To authenticate using a service account, set the MYST_APPLICATION_CREDENTIALS environment variable to the path to your service account key file:

$ export MYST_APPLICATION_CREDENTIALS=</path/to/key/file.json>

Then, go through the service account authentication flow:

import myst

myst.authenticate_with_service_account()

Alternatively, you can explicitly pass the path to your service account key:

from pathlib import Path

import myst

myst.authenticate_with_service_account(key_file_path=Path("/path/to/key/file.json"))
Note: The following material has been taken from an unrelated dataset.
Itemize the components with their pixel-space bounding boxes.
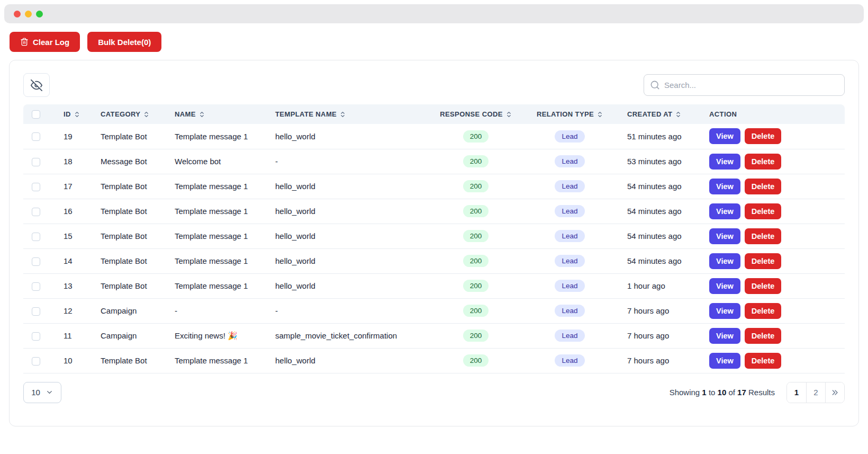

Connecting to a different environment

Contributors may want to connect to a non-production environment that they are authorized to develop in. In that case, you can set the client with the API host you'd like to connect to.

import myst

myst.set_client(myst.Client(api_host="https://petstore.api"))

myst.authenticate()

Working with projects and graphs

A project is a workspace for setting up a graph of sources, models, operations, and time series to achieve a particular objective. The sources, model, operations, and time series therein are nodes of the graph, and they are connected by different types of edges.
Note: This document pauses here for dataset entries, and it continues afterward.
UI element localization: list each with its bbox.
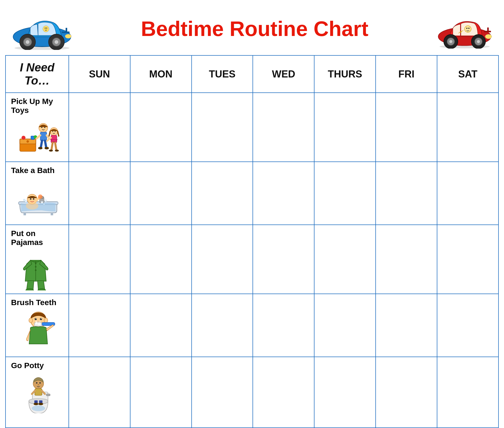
svg-point-98 — [38, 384, 39, 385]
bath-sat[interactable] — [437, 162, 498, 225]
potty-tues[interactable] — [192, 357, 253, 428]
svg-point-10 — [46, 28, 47, 29]
toys-mon[interactable] — [130, 93, 192, 162]
brush-sun[interactable] — [69, 294, 130, 357]
svg-point-77 — [44, 318, 48, 323]
potty-mon[interactable] — [130, 357, 192, 428]
potty-sat[interactable] — [437, 357, 498, 428]
task-label-bath: Take a Bath — [11, 166, 66, 175]
task-row-potty: Go Potty — [6, 357, 498, 428]
svg-point-76 — [29, 318, 33, 323]
svg-point-24 — [466, 28, 468, 29]
svg-point-80 — [36, 318, 36, 319]
svg-point-23 — [465, 26, 471, 32]
svg-line-38 — [41, 141, 42, 148]
brush-wed[interactable] — [253, 294, 314, 357]
svg-point-49 — [49, 150, 53, 152]
bath-icon — [11, 177, 66, 219]
header: Bedtime Routine Chart — [5, 5, 499, 54]
blue-car-icon — [10, 8, 74, 50]
svg-point-64 — [38, 195, 43, 199]
svg-point-7 — [65, 34, 71, 38]
bath-wed[interactable] — [253, 162, 314, 225]
svg-point-72 — [35, 263, 36, 264]
svg-rect-54 — [24, 213, 26, 215]
page-title: Bedtime Routine Chart — [74, 17, 436, 41]
svg-line-36 — [37, 135, 40, 139]
brush-icon — [11, 309, 66, 351]
svg-point-41 — [45, 147, 49, 149]
potty-fri[interactable] — [376, 357, 437, 428]
brush-fri[interactable] — [376, 294, 437, 357]
pajamas-sat[interactable] — [437, 225, 498, 294]
brush-sat[interactable] — [437, 294, 498, 357]
svg-point-18 — [449, 40, 452, 43]
svg-line-48 — [55, 143, 56, 150]
chart-table: I Need To… SUN MON TUES WED THURS FRI SA… — [5, 55, 499, 428]
day-header-wed: WED — [253, 55, 314, 93]
pajamas-wed[interactable] — [253, 225, 314, 294]
svg-point-22 — [485, 34, 492, 39]
toys-thurs[interactable] — [314, 93, 376, 162]
page: Bedtime Routine Chart — [0, 0, 504, 428]
svg-point-91 — [38, 323, 40, 325]
svg-point-31 — [22, 136, 25, 140]
svg-point-52 — [55, 131, 56, 132]
pajamas-mon[interactable] — [130, 225, 192, 294]
svg-point-30 — [27, 140, 29, 143]
toys-sun[interactable] — [69, 93, 130, 162]
bath-thurs[interactable] — [314, 162, 376, 225]
brush-mon[interactable] — [130, 294, 192, 357]
bath-fri[interactable] — [376, 162, 437, 225]
task-label-pajamas: Put on Pajamas — [11, 229, 66, 247]
svg-point-9 — [45, 28, 46, 29]
brush-tues[interactable] — [192, 294, 253, 357]
svg-point-50 — [55, 150, 59, 152]
brush-thurs[interactable] — [314, 294, 376, 357]
potty-sun[interactable] — [69, 357, 130, 428]
task-cell-potty: Go Potty — [6, 357, 69, 428]
task-label-toys: Pick Up My Toys — [11, 97, 66, 115]
task-cell-toys: Pick Up My Toys — [6, 93, 69, 162]
day-header-thurs: THURS — [314, 55, 376, 93]
svg-point-73 — [35, 266, 36, 268]
svg-point-61 — [43, 203, 45, 205]
bath-tues[interactable] — [192, 162, 253, 225]
svg-point-40 — [38, 147, 43, 149]
toys-wed[interactable] — [253, 93, 314, 162]
svg-rect-12 — [66, 28, 67, 32]
pajamas-sun[interactable] — [69, 225, 130, 294]
pajamas-thurs[interactable] — [314, 225, 376, 294]
toys-tues[interactable] — [192, 93, 253, 162]
svg-point-104 — [34, 403, 38, 405]
svg-point-51 — [52, 131, 53, 132]
svg-point-42 — [41, 127, 43, 128]
svg-point-21 — [477, 40, 480, 43]
potty-thurs[interactable] — [314, 357, 376, 428]
day-header-tues: TUES — [192, 55, 253, 93]
svg-point-96 — [36, 382, 37, 383]
day-header-fri: FRI — [376, 55, 437, 93]
svg-point-6 — [55, 40, 58, 44]
day-header-sun: SUN — [69, 55, 130, 93]
bath-sun[interactable] — [69, 162, 130, 225]
svg-point-65 — [30, 198, 32, 200]
potty-icon — [11, 372, 66, 414]
svg-point-66 — [33, 198, 35, 200]
bath-mon[interactable] — [130, 162, 192, 225]
task-cell-pajamas: Put on Pajamas — [6, 225, 69, 294]
pajamas-tues[interactable] — [192, 225, 253, 294]
task-row-pajamas: Put on Pajamas — [6, 225, 498, 294]
svg-point-3 — [26, 40, 29, 44]
svg-point-105 — [38, 403, 43, 405]
toys-icon — [11, 117, 66, 159]
svg-point-43 — [44, 127, 46, 128]
first-col-header: I Need To… — [6, 55, 69, 93]
toys-sat[interactable] — [437, 93, 498, 162]
svg-rect-99 — [35, 389, 42, 395]
task-row-toys: Pick Up My Toys — [6, 93, 498, 162]
pajamas-fri[interactable] — [376, 225, 437, 294]
potty-wed[interactable] — [253, 357, 314, 428]
toys-fri[interactable] — [376, 93, 437, 162]
table-header-row: I Need To… SUN MON TUES WED THURS FRI SA… — [6, 55, 498, 93]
For more of a conceptual overview, see the platform documentation. The following assumes some familiarity with those concepts and focuses instead on demonstrating how to use the Myst client library to interact with the platform.

Projects

Create a project

import myst

project = myst.Project.create(title="SF Electricity Load")

List projects

import myst

projects = myst.Project.list()

Retrieve a project

import myst

project = myst.Project.get(uuid="f89d7fbe-a051-4d0c-aa60-d6838b7e64a0")

Update a project

import myst

project = myst.Project.get(uuid="f89d7fbe-a051-4d0c-aa60-d6838b7e64a0")
project = project.update(title="My Project")

Nodes (Sources, Models, Operations, Time Series)

A node (source, model, operation, or time series) is always associated with a project, and there are multiple patterns in the client library API by which you can list or create them.

Create a node

For example, suppose you want to create a temperature time series to be used as a feature in your model. Assuming that you have the variable project: Project in scope, you can write the following to create a new time series:

ksfo_temperature_time_series = project.create_time_series(
    title="Temperature (KSFO)",
    sample_period=myst.TimeDelta("PT1H"),  # Sample period of one hour. "PT1H" is an ISO 8601 duration string.
)

Or, to exactly the same effect:

import myst

ksfo_temperature_time_series = myst.TimeSeries.create(
    project=project,  # Notice that project must be specified in this formulation.
    title="Temperature (KSFO)",
    sample_period=myst.TimeDelta("PT1H"),
)

This is true for the other types of nodes, too. In all, the client library offers the following equivalent ways to create the different types of nodes:

  • project.create_source(...) <=> Source.create(project=project, ...)
  • project.create_operation(...) <=> Operation.create(project=project, ...)
  • project.create_model(...) <=> Model.create(project=project, ...)
  • project.create_time_series(...) <=> TimeSeries.create(project=project, ...)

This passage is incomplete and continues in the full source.